What you should do – The entries that follow need to be reproduced exactly, minus any images.

[Stored data]
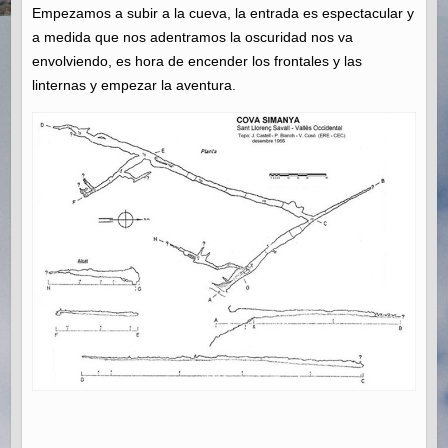
Empezamos a subir a la cueva, la entrada es espectacular y
a medida que nos adentramos la oscuridad nos va
envolviendo, es hora de encender los frontales y las
linternas y empezar la aventura.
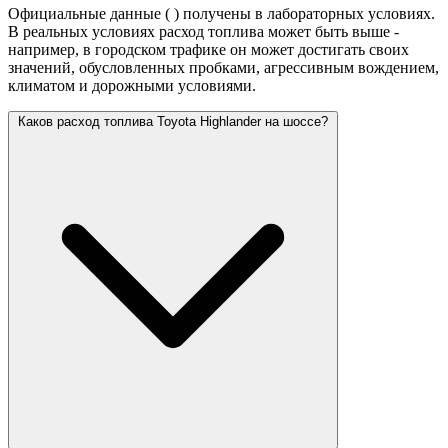
Официальные данные (
) получены в лабораторных условиях.
В реальных условиях расход топлива может быть выше -
например, в городском трафике он может достигать своих
значений,
обусловленных пробками, агрессивным вождением,
климатом и дорожными условиями.
Каков расход топлива Toyota Highlander на шоссе?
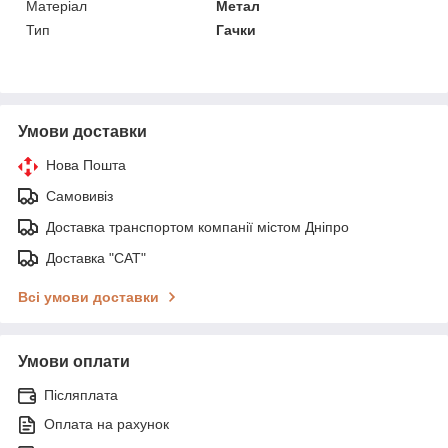
Матеріал
Метал
Тип
Гачки
Умови доставки
Нова Пошта
Самовивіз
Доставка транспортом компанії містом Дніпро
Доставка "САТ"
Всі умови доставки
Умови оплати
Післяплата
Оплата на рахунок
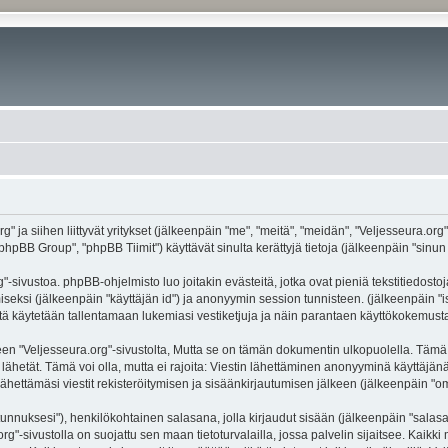
g" ja siihen liittyvät yritykset (jälkeenpäin "me", "meitä", "meidän", "Veljesseura.org
hpBB Group", "phpBB Tiimit") käyttävät sinulta kerättyjä tietoja (jälkeenpäin "sinun t
-sivustoa. phpBB-ohjelmisto luo joitakin evästeitä, jotka ovat pieniä tekstitiedostoj
miseksi (jälkeenpäin "käyttäjän id") ja anonyymin session tunnisteen. (jälkeenpäin 
näitä käytetään tallentamaan lukemiasi vestiketjuja ja näin parantaen käyttökokemusta
eljesseura.org"-sivustolta, Mutta se on tämän dokumentin ulkopuolella. Tämä on ta
lähetät. Tämä voi olla, mutta ei rajoita: Viestin lähettäminen anonyyminä käyttäjänä
ähettämäsi viestit rekisteröitymisen ja sisäänkirjautumisen jälkeen (jälkeenpäin "oma
jätunnuksesi"), henkilökohtainen salasana, jolla kirjaudut sisään (jälkeenpäin "sala
.org"-sivustolla on suojattu sen maan tietoturvalailla, jossa palvelin sijaitsee. Kaik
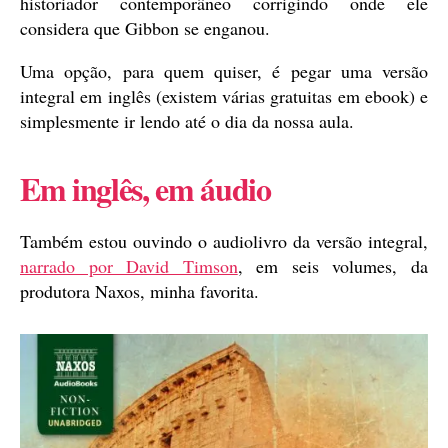
historiador contemporâneo corrigindo onde ele
considera que Gibbon se enganou.
Uma opção, para quem quiser, é pegar uma versão
integral em inglês (existem várias gratuitas em ebook) e
simplesmente ir lendo até o dia da nossa aula.
Em inglês, em áudio
Também estou ouvindo o audiolivro da versão integral,
narrado por David Timson
, em seis volumes, da
produtora Naxos, minha favorita.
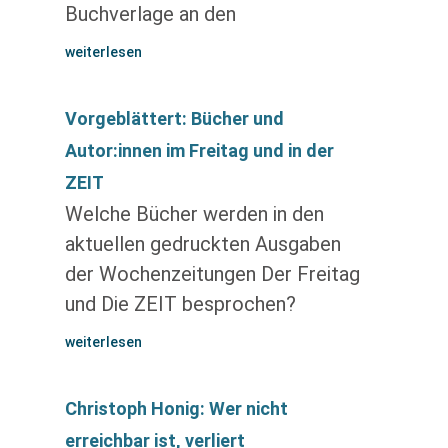
Buchverlage an den
weiterlesen
Vorgeblättert: Bücher und
Autor:innen im Freitag und in der
ZEIT
Welche Bücher werden in den
aktuellen gedruckten Ausgaben
der Wochenzeitungen Der Freitag
und Die ZEIT besprochen?
weiterlesen
Christoph Honig: Wer nicht
erreichbar ist, verliert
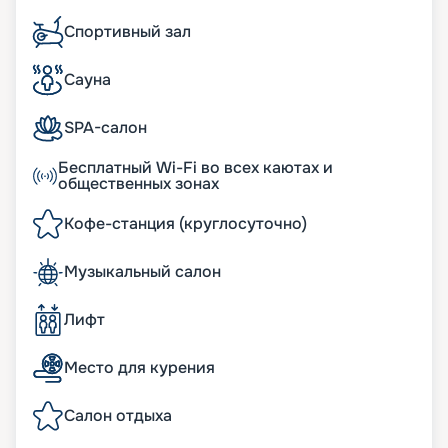
Спортивный зал
Сауна
SPA-салон
Бесплатный Wi-Fi во всех каютах и
общественных зонах
Кофе-станция (круглосуточно)
Музыкальный салон
Лифт
Место для курения
Салон отдыха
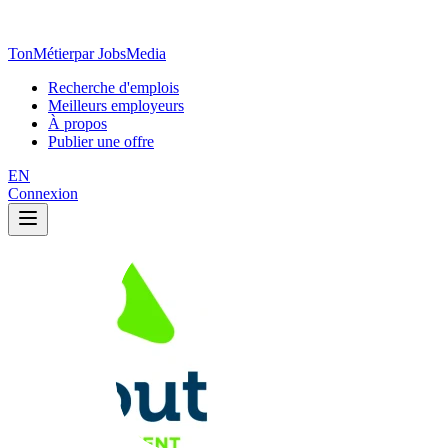
TonMétier
par JobsMedia
Recherche d'emplois
Meilleurs employeurs
À propos
Publier une offre
EN
Connexion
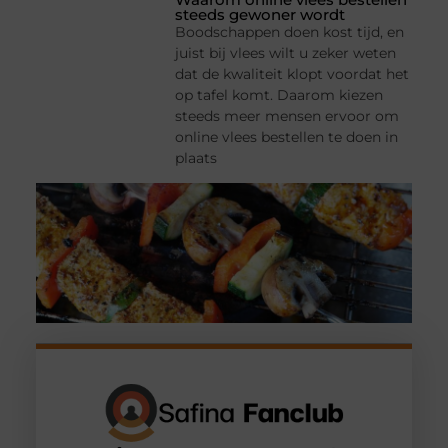
steeds gewoner wordt
Boodschappen doen kost tijd, en
juist bij vlees wilt u zeker weten
dat de kwaliteit klopt voordat het
op tafel komt. Daarom kiezen
steeds meer mensen ervoor om
online vlees bestellen te doen in
plaats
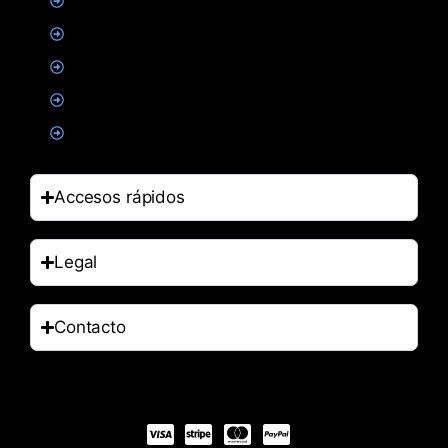
Creatina
Suplementacion deportiva
Alimentacion
Salud
Accesorios
Accesos rápidos
Legal
Contacto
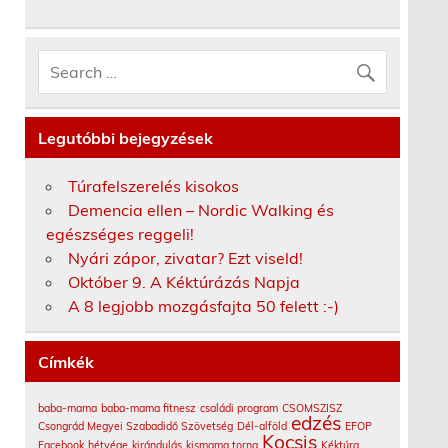
Legutóbbi bejegyzések
Túrafelszerelés kisokos
Demencia ellen – Nordic Walking és
egészséges reggeli!
Nyári zápor, zivatar? Ezt viseld!
Október 9. A Kéktúrázás Napja
A 8 legjobb mozgásfajta 50 felett :-)
Címkék
baba-mama
baba-mama fitnesz
családi program
CSOMSZISZ
edzés
Csongrád Megyei Szabadidő Szövetség
Dél-alföld
EFOP
Kocsis
Facebook
hétvége
kirándulás
kismama torna
Kéktúra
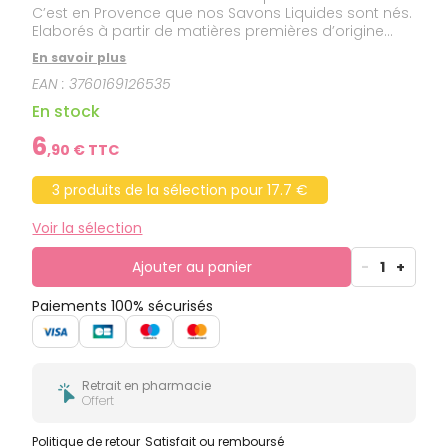
C’est en Provence que nos Savons Liquides sont nés.
Elaborés à partir de matières premières d’origine
naturelle soigneusement sélectionnées, Les Petits
En savoir plus
Bains de Provence sont respectueux des traditions
EAN :
3760169126535
du terroir Provençal. Les Savons Liquides Les Petits
Bains de Provence sont fabriqués à l’ancienne selon
En stock
la méthode de Marseille, cuits au chaudron sous la
responsabilité d’un Maître Savonnier et naturellement
6
,
90
€ TTC
glycérinés. Testé sous contrôle dermatologique.
3 produits de la sélection pour 17.7 €
Voir la sélection
Ajouter au panier
-
1
+
Paiements 100% sécurisés
Retrait en pharmacie
Offert
Politique de retour
Satisfait ou remboursé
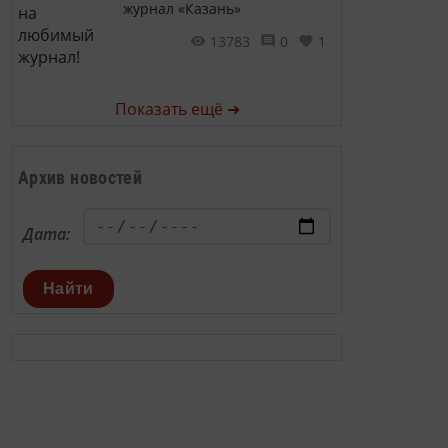
журнал «Казань»
13783
0
1
Показать ещё ➜
Архив новостей
Дата:
Найти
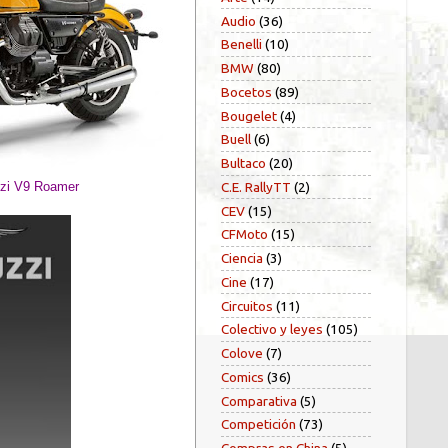
Audio
(36)
Benelli
(10)
BMW
(80)
Bocetos
(89)
Bougelet
(4)
Buell
(6)
Bultaco
(20)
C.E. RallyTT
(2)
zi V9 Roamer
CEV
(15)
CFMoto
(15)
Ciencia
(3)
Cine
(17)
Circuitos
(11)
Colectivo y leyes
(105)
Colove
(7)
Comics
(36)
Comparativa
(5)
Competición
(73)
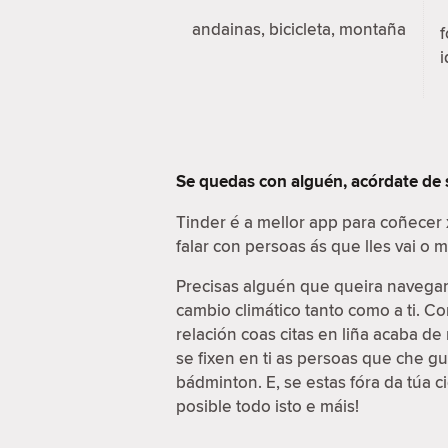
andainas, bicicleta, montaña
f
i
Se quedas con alguén, acórdate de
Tinder é a mellor app para coñecer
falar con persoas ás que lles vai o
Precisas alguén que queira navegar 
cambio climático tanto como a ti. C
relación coas citas en liña acaba d
se fixen en ti as persoas que che g
bádminton. E, se estas fóra da túa 
posible todo isto e máis!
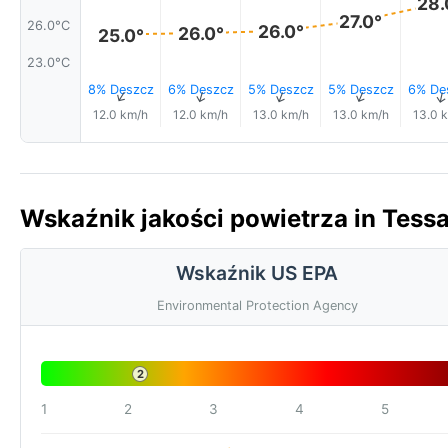
28.
27.0°
26.0°C
26.0°
26.0°
25.0°
23.0°C
8% Deszcz
6% Deszcz
5% Deszcz
5% Deszcz
6% De
↑
↑
↑
↑
12.0 km/h
12.0 km/h
13.0 km/h
13.0 km/h
13.0 
Wskaźnik jakości powietrza in Tessa
Wskaźnik US EPA
Environmental Protection Agency
2
1
2
3
4
5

Answer to this task –
Empezamos a subir a la cueva, la entrada es espectacular y
a medida que nos adentramos la oscuridad nos va
envolviendo, es hora de encender los frontales y las
linternas y empezar la aventura.
Официальные данные (
) получены в лабораторных условиях.
В реальных условиях расход топлива может быть выше -
например, в городском трафике он может достигать своих
значений,
обусловленных пробками, агрессивным вождением,
климатом и дорожными условиями.
Каков расход топлива Toyota Highlander на шоссе?
Матеріал
Метал
Тип
Гачки
Умови доставки
Нова Пошта
Самовивіз
Доставка транспортом компанії містом Дніпро
Доставка "САТ"
Всі умови доставки
Умови оплати
Післяплата
Оплата на рахунок
g" ja siihen liittyvät yritykset (jälkeenpäin "me", "meitä", "meidän", "Veljesseura.org
hpBB Group", "phpBB Tiimit") käyttävät sinulta kerättyjä tietoja (jälkeenpäin "sinun t
-sivustoa. phpBB-ohjelmisto luo joitakin evästeitä, jotka ovat pieniä tekstitiedostoj
miseksi (jälkeenpäin "käyttäjän id") ja anonyymin session tunnisteen. (jälkeenpäin 
näitä käytetään tallentamaan lukemiasi vestiketjuja ja näin parantaen käyttökokemusta
eljesseura.org"-sivustolta, Mutta se on tämän dokumentin ulkopuolella. Tämä on ta
lähetät. Tämä voi olla, mutta ei rajoita: Viestin lähettäminen anonyyminä käyttäjänä
ähettämäsi viestit rekisteröitymisen ja sisäänkirjautumisen jälkeen (jälkeenpäin "oma
jätunnuksesi"), henkilökohtainen salasana, jolla kirjaudut sisään (jälkeenpäin "sala
.org"-sivustolla on suojattu sen maan tietoturvalailla, jossa palvelin sijaitsee. Kaik
historiador contemporâneo corrigindo onde ele
considera que Gibbon se enganou.
Uma opção, para quem quiser, é pegar uma versão
integral em inglês (existem várias gratuitas em ebook) e
simplesmente ir lendo até o dia da nossa aula.
Em inglês, em áudio
Também estou ouvindo o audiolivro da versão integral,
narrado por David Timson
, em seis volumes, da
produtora Naxos, minha favorita.
Buchverlage an den
weiterlesen
Vorgeblättert: Bücher und
Autor:innen im Freitag und in der
ZEIT
Welche Bücher werden in den
aktuellen gedruckten Ausgaben
der Wochenzeitungen Der Freitag
und Die ZEIT besprochen?
weiterlesen
Christoph Honig: Wer nicht
erreichbar ist, verliert
Спортивный зал
Сауна
SPA-салон
Бесплатный Wi-Fi во всех каютах и
общественных зонах
Кофе-станция (круглосуточно)
Музыкальный салон
Лифт
Место для курения
Салон отдыха
TonMétier
par JobsMedia
Recherche d'emplois
Meilleurs employeurs
À propos
Publier une offre
EN
Connexion
steeds gewoner wordt
Boodschappen doen kost tijd, en
juist bij vlees wilt u zeker weten
dat de kwaliteit klopt voordat het
op tafel komt. Daarom kiezen
steeds meer mensen ervoor om
online vlees bestellen te doen in
plaats
Creatina
Suplementacion deportiva
Alimentacion
Salud
Accesorios
Accesos rápidos
Legal
Contacto
Legutóbbi bejegyzések
Túrafelszerelés kisokos
Demencia ellen – Nordic Walking és
egészséges reggeli!
Nyári zápor, zivatar? Ezt viseld!
Október 9. A Kéktúrázás Napja
A 8 legjobb mozgásfajta 50 felett :-)
Címkék
baba-mama
baba-mama fitnesz
családi program
CSOMSZISZ
edzés
Csongrád Megyei Szabadidő Szövetség
Dél-alföld
EFOP
Kocsis
Facebook
hétvége
kirándulás
kismama torna
Kéktúra
C’est en Provence que nos Savons Liquides sont nés.
Elaborés à partir de matières premières d’origine
naturelle soigneusement sélectionnées, Les Petits
En savoir plus
Bains de Provence sont respectueux des traditions
EAN :
3760169126535
du terroir Provençal. Les Savons Liquides Les Petits
Bains de Provence sont fabriqués à l’ancienne selon
En stock
la méthode de Marseille, cuits au chaudron sous la
responsabilité d’un Maître Savonnier et naturellement
6
,
90
€ TTC
glycérinés. Testé sous contrôle dermatologique.
3 produits de la sélection pour 17.7 €
Voir la sélection
Ajouter au panier
-
1
+
Paiements 100% sécurisés
Retrait en pharmacie
Offert
Politique de retour
Satisfait ou remboursé
журнал «Казань»
13783
0
1
Показать ещё ➜
Архив новостей
Дата:
Найти
Audio
(36)
Benelli
(10)
BMW
(80)
Bocetos
(89)
Bougelet
(4)
Buell
(6)
Bultaco
(20)
C.E. RallyTT
(2)
zi V9 Roamer
CEV
(15)
CFMoto
(15)
Ciencia
(3)
Cine
(17)
Circuitos
(11)
Colectivo y leyes
(105)
Colove
(7)
Comics
(36)
Comparativa
(5)
Competición
(73)
andainas, bicicleta, montaña
f
i
Se quedas con alguén, acórdate de
Tinder é a mellor app para coñecer
falar con persoas ás que lles vai o
Precisas alguén que queira navegar 
cambio climático tanto como a ti. C
relación coas citas en liña acaba d
se fixen en ti as persoas que che g
bádminton. E, se estas fóra da túa 
posible todo isto e máis!
28.
27.0°
26.0°C
26.0°
26.0°
25.0°
23.0°C
8% Deszcz
6% Deszcz
5% Deszcz
5% Deszcz
6% De
↑
↑
↑
↑
12.0 km/h
12.0 km/h
13.0 km/h
13.0 km/h
13.0 
Wskaźnik jakości powietrza in Tessa
Wskaźnik US EPA
Environmental Protection Agency
2
1
2
3
4
5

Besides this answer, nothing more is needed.